The openFDA Drugs@FDA record for NDA 218784 covers one of the more scientifically notable oncology approvals of the current cycle: Servier's VORANIGO, brand name for vorasidenib, an oral tablet supplied in 10 mg and 40 mg strengths. The record now shows an approved labeling supplement (SUPPL-4, class LABELING, status AP, standard review). The headline event, though, is upstream in the same history: the original submission (ORIG-1) was approved on 6 August 2024, classified Type 1 — New Molecular Entity and granted priority review. Those two regulatory flags — new molecular entity, priority review — mark vorasidenib as a genuinely new, genuinely significant drug rather than a line extension.

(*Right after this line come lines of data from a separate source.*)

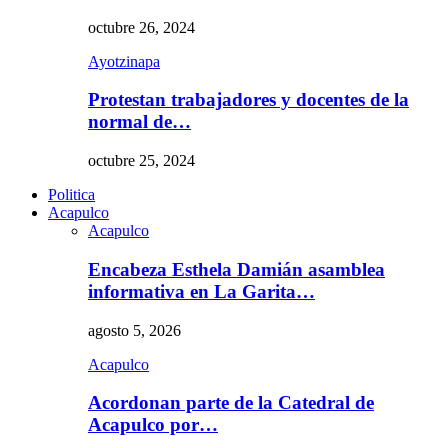
octubre 26, 2024
Ayotzinapa
Protestan trabajadores y docentes de la
normal de…
octubre 25, 2024
Politica
Acapulco
Acapulco
Encabeza Esthela Damián asamblea
informativa en La Garita…
agosto 5, 2026
Acapulco
Acordonan parte de la Catedral de
Acapulco por…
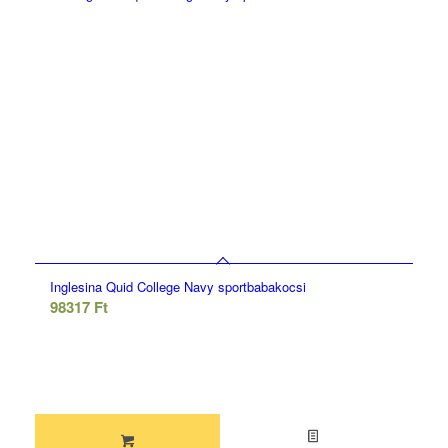
Inglesina Quid College Navy sportbabakocsi
98317
Ft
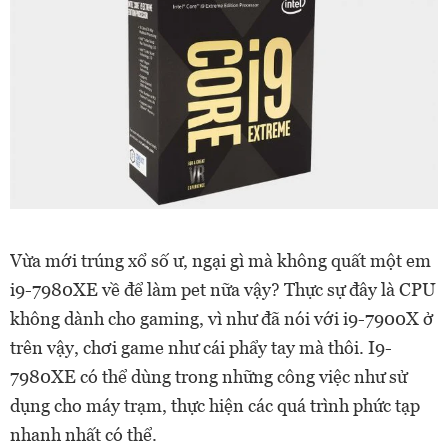
Vừa mới trúng xổ số ư, ngại gì mà không quất một em
i9-7980XE về để làm pet nữa vậy? Thực sự đây là CPU
không dành cho gaming, vì như đã nói với i9-7900X ở
trên vậy, chơi game như cái phẩy tay mà thôi. I9-
7980XE có thể dùng trong những công việc như sử
dụng cho máy trạm, thực hiện các quá trình phức tạp
nhanh nhất có thể.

What makes it significant is the target. Vorasidenib inhibits mutant forms of the isocitrate dehydrogenase enzymes IDH1 and IDH2. Mutations in these enzymes are a defining molecular feature of a subset of diffuse gliomas — primary brain tumors — and they had long been understood as drivers of the disease without a drug that directly addressed them in this setting. Vorasidenib was engineered as a brain-penetrant IDH inhibitor, meaning it is designed to cross into the central nervous system and act on the tumor where it lives. For IDH-mutant grade 2 glioma — a cancer that historically forced clinicians to weigh the harsh toll of radiation and chemotherapy against watchful waiting — an oral targeted therapy represented a different kind of option entirely.

Why this approval re-rated a therapeutic area

Grade 2 gliomas are often diagnosed in younger adults and can smolder for years before progressing, which makes the treatment calculus agonizing: intervene early with toxic therapy, or wait and risk progression. A well-tolerated oral drug that can delay the need for radiation and chemotherapy changes that calculus directly. That is why vorasidenib's arrival drew attention well beyond the usual oncology audience, and why the FDA's priority-review designation — reserved for drugs that would be a significant improvement in treating a serious condition — fits the record. The drug created, in effect, a new front-line targeted option in a tumor type that had been starved of them.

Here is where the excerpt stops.